The Williamses had a goal in mind – to show the lengths marijuana companies must go to find banks willing to take their business.

After paying state taxes and contractors with cash over the past few months, Sally says Medicine Man is close to opening a new account with a banker in Pueblo willing to take the risk.

A willingness to bare all, financially and personally, has worked for Medicine Man, said Troy Dayton, CEO of the ArcView Group. Dayton's firm, which connects investors with marijuana startups, has spotlighted Medicine Man in materials touting the industry.

"I consider it to be a great asset, to be that vulnerable," Dayton said. "Especially for an industry that is coming out of the shadows and into the light, we need leaders who are really willing to be fully transparent."

Few Colorado marijuana companies court publicity as Medicine Man does. And no one is a bigger believer in the power of exposure than Pete Williams, a high school dropout turned master marijuana grower who dresses up like Willy Wonka to hand out joints at the Cannabis Cup.

Along with a role in the MSNBC series "Pot Barons," Medicine Man is to star in a planned reality show on the truTV cable network.

"Everyone else is hush-hush," Pete says. "We scream from the top of the building. That is what has gotten us called the biggest and the best. There may be people out there way bigger and way better than us. But they are being so secretive, they are going to miss the train when it comes."

The train may have arrived.

Three investment groups recently approached Medicine Man seeking to buy a majority stake. The Williamses settled on one – they won't say who is involved – and are closing in on a deal. Another investor expressed interest in a buyout earlier this year, but negotiations broke down.

The plan calls for Andy and Pete retaining minority ownership and staying on for at least a year to help shape the company.

"We are the biggest golden egg right now," Pete says. "If we don't sell, they'll buy our biggest competitor and put the power of that company behind our competitor and then we'll be outpaced. So it's a matter of you've got to know when to hold them and know when to fold them."

Some advisers, including Keber of Dixie Elixirs, believe the family should wait until the company is worth more.

"I don't need my company to be worth $1 billion before I sell it," Andy says. "I'm fine taking money that will supply me with a good living for the rest of my life.
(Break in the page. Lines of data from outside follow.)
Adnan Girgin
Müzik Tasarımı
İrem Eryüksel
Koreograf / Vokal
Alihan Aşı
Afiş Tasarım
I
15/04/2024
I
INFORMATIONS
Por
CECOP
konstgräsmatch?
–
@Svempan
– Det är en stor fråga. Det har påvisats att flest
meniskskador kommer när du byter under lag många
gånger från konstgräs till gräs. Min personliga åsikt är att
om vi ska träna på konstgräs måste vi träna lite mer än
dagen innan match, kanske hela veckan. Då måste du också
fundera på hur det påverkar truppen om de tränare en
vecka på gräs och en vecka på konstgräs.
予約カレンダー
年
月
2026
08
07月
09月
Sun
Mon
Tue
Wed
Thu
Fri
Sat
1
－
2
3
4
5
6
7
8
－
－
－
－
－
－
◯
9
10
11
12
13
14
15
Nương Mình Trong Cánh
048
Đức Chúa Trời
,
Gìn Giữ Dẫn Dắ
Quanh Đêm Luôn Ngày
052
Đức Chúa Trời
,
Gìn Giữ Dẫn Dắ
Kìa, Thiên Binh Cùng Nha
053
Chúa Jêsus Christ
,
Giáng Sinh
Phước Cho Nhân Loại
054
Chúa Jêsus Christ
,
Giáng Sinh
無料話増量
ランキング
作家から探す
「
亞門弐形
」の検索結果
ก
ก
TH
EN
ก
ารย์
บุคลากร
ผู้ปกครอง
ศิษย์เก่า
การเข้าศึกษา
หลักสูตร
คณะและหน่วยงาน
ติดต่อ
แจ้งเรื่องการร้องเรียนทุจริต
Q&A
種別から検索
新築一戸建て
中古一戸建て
I don't need enough to last three or four lives."

Andy continues to build Medicine Man's consulting business, Medicine Man Technologies. The company has done work in Illinois, New York, Florida, Alaska, Oregon, Nevada and Arizona. By summer, Andy plans to take the business public as an over-the-counter stock.
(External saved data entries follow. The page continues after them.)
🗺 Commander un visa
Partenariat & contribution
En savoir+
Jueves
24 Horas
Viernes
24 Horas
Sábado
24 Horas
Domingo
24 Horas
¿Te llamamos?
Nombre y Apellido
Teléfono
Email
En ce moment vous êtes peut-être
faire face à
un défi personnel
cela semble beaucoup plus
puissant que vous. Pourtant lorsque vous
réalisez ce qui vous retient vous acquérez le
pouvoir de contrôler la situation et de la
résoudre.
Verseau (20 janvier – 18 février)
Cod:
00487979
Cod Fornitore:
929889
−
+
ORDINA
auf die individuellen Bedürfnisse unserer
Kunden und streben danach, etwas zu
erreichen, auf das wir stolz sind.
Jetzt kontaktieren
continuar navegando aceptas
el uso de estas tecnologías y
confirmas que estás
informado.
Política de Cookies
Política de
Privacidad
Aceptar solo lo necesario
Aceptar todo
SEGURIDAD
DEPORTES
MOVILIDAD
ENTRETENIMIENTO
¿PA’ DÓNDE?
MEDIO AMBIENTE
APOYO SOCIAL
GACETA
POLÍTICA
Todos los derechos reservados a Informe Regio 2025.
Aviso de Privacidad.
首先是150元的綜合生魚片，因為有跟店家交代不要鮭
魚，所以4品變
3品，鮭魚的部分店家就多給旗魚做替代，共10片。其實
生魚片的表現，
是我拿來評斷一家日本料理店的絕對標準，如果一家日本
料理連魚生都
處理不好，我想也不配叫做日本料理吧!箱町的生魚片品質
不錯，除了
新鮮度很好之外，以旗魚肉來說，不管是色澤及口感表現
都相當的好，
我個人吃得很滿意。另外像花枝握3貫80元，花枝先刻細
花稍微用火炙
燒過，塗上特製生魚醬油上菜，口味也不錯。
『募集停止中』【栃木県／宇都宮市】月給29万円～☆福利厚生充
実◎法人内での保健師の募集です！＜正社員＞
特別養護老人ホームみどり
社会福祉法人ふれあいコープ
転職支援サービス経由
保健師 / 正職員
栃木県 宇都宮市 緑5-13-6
Selling the main business is attractive for a number of reasons. Andy and Pete would give up control but retain influence, at least initially. The greater investment would, in theory, drive production costs and customer prices down while keeping profits high.

There would be no more hustling for investments, no more mortgaging the future, not as many never-ending days and long nights. This would mark the beginning of a new chapter in Colorado's marijuana story – the original risk-takers giving way to deeper-pocketed investors who may or may not be of like mind.

"We really are pioneers," Sally says. "I knew that was true. But then you see the number of people reaching out to me as an expert in this area, and it's like, 'Wait a minute, I am an expert.' This is the great American industry, and we are at the forefront with a lot of cool people."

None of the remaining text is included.